Which newborn would the nurse suspect to be most at risk for cognitive challenge due to the mother's actions during pregnancy?

the child of a client who admits to drinking a liter of alcohol daily during the pregnancy

A nurse working in the newborn observational unit is assigned four newborns closely being monitored. Which newborn is at greatest risk of developing respiratory distress syndrome?

the male preterm infant born by cesarean birth with cold stress

A client with a pendulous abdomen and uterine fibroid tumors had just begun labor and arrived at the hospital. After examining the client, the primary care provider informs the nurse that the fetus appears to be malpositioned in the uterus. Which fetal position or presentation should the nurse most expect in this woman?

transverse lie

A pregnant woman near term is brought to the emergency department because she has been in an automobile accident. She has sustained blunt trauma to her abdomen and has gone into labor. An epidural is started, and labor is going as well as can be expected under the circumstances. Suddenly the woman reports severe pain in her back and shoulder. What does the nurse suspect?

uterine rupture

While in labor a woman with a prior history of cesarean birth reports light-headedness and dizziness. The nurse assesses the client and notes an increase in pulse and decrease in blood pressure from the vital signs 15 minutes prior. What might the nurse consider as a possible cause for the symptoms?

uterine rupture

Parents often vent their frustration and anger over the loss of their newborn on the nurse. The most appropriate reaction for the nurse is:

validate their feelings and refocus their anger.

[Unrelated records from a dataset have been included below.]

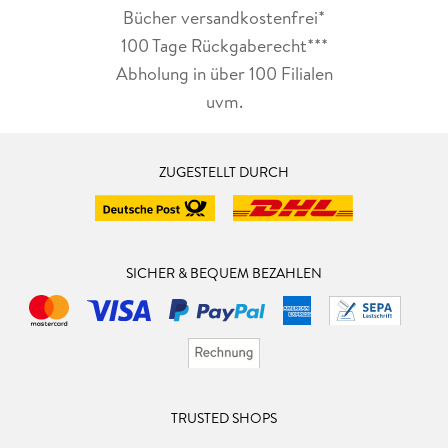
Bücher versandkostenfrei*
100 Tage Rückgaberecht***
Abholung in über 100 Filialen
uvm.
ZUGESTELLT DURCH
SICHER & BEQUEM BEZAHLEN
TRUSTED SHOPS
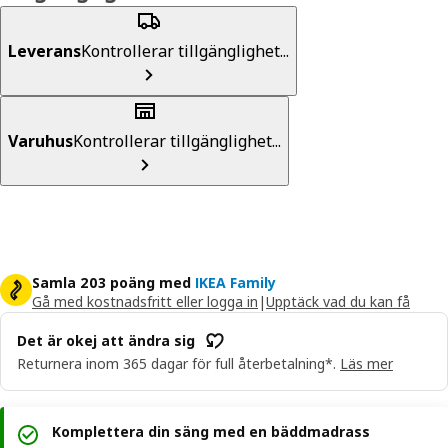
Leverans
Kontrollerar tillgänglighet...
Varuhus
Kontrollerar tillgänglighet...
Samla 203 poäng med
IKEA Family
Gå med kostnadsfritt eller logga in
|
Upptäck vad du kan få
Det är okej att ändra sig
Returnera inom 365 dagar för full återbetalning*.
Läs mer
Komplettera din säng med en bäddmadrass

Following birth, the newborn's independent circulatory system is established. If there is an abnormal opening between the chambers in the heart, which cardiac defect may occur?

ventricular septal defect

When assessing a postpartum client who was diagnosed with a cervical laceration which has been repaired, what sign should the nurse report as a possible development of hypovolemic shock?

weak and rapid pulse

After completing an assessment of a newborn, the nurse determines that the newborn is small-for-gestational-age based on which weight assessment?

weight of 2,400 g

A client who is hypertensive and who received corticosteroids during pregnancy gave birth by cesarean and subsequently developed endometritis. Her incision is red, warm, and very sensitive to touch, and she remains febrile despite antibiotic therapy. What is the most important aspect of post hospital care the nurse should teach her?